Re: [Xen-devel] libxl: cannot start guest

On Tue, 2012-05-22 at 13:35 +0100, Christoph Egger wrote:
> On 05/21/12 17:57, Ian Campbell wrote:
> >> libxl: debug: libxl_device.c:183:libxl__device_disk_set_backend: Disk
> >> vdev=hda spec.backend=unknown
> >> libxl: debug: libxl_device.c:219:libxl__device_disk_set_backend: Disk
> >> vdev=hda, using backend phy
> >> xc: detail: elf_parse_binary: phdr: paddr=0x100000 memsz=0x9bd04
> >> xc: detail: elf_parse_binary: memory: 0x100000 -> 0x19bd04
> >>   Loader:        0000000000100000->000000000019bd04
> >>   TOTAL:         0000000000000000->00000000ff800000
> >>   ENTRY ADDRESS: 0000000000100000
> >>   4KB PAGES: 0x0000000000000200
> >>   2MB PAGES: 0x00000000000003fb
> >>   1GB PAGES: 0x0000000000000002
> >> xc: detail: elf_load_binary: phdr 0 at 0x0x7f7ff7f42000 -> 0x0x7f7ff7fd4b74
> >> libxl: error: libxl.c:3213:libxl_sched_credit_domain_set: Cpu weight out
> >> of range, valid values are within range from 1 to 65535
> >> libxl: error: libxl_dom.c:74:libxl__sched_set_params:
> >> libxl_sched_credit_domain_set failed -6
> >> libxl: debug: libxl_device.c:183:libxl__device_disk_set_backend: Disk
> >> vdev=hda spec.backend=phy
> >> libxl: error: libxl_xshelp.c:102:libxl__xs_get_dompath: failed to get
> >> dompath for 7: Bad file descriptor
> > 
> > This is back to the original issue, I think the last couple of mails
> > have been something of a tangent since you weren't getting as far as
> > this failure.
> > 
> > I'm not really sure what to suggest here -- something is either closing
> > the fd or scribbling over the memory which contains it.
> > 
> > I suppose you could sprinkle calls to libxl__xs_get_dompath() around
> > between libxl__sched_set_params and libxl__device_disk_set_backend and
> > see where it starts failing -- that's going to be pretty tedious though.
> It starts failing in libxl__build_post() right after
> xs_introduce_domain().

What method did you use to determine that?

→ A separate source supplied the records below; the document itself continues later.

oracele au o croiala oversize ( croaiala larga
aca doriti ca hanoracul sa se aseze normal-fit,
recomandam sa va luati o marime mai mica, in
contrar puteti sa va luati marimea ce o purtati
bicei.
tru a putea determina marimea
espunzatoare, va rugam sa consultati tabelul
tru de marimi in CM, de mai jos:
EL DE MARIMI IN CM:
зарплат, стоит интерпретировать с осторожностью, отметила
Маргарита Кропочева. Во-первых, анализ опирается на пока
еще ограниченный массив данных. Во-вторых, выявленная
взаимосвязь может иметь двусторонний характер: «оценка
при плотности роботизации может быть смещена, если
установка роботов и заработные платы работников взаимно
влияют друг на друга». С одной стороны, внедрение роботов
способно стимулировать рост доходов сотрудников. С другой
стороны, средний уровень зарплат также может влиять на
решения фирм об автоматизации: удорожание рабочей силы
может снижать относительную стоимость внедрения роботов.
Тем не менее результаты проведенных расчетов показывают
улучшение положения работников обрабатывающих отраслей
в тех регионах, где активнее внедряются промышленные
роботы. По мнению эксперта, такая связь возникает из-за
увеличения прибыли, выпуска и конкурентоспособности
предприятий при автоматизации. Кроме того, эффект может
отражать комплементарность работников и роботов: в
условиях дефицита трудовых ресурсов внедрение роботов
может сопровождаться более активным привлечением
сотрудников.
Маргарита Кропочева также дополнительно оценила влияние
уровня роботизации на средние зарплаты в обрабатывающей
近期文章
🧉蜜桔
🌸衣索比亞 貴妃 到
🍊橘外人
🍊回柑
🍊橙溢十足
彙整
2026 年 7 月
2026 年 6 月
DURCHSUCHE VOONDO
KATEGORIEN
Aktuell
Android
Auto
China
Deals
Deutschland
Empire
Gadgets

So at the xs_transaction_end right before that ctx->xsh is valid, but
right after...
        xs_introduce_domain(ctx->xsh, domid, state->store_mfn, 
...it is invalid? i.e. before the free(vmpath) it is already corrupt? 

(Aside: why isn't vmpath in the gc, instead of done manually,

Does the xs_introduce_domain itself succeed? Or do you mean that the
next use of xsh after this fails (where is that, somewhere back up the
callchain? store_libxl_entry perhaps?)

xs_introduce_domain doesn't seem to do much which is untoward with the

The only thing which springs to mind is that it may generate an
@IntroduceDomain watch event. However xl is single threaded so we won't
process that event until we unwind to whichever point we do an event
loop iteration, in which case the corruption would have to happen later
than right after xs_introduce_domain().

Did you manage to determine if "Bad file descriptor" was due to it being
closed vs. the value being corrupted?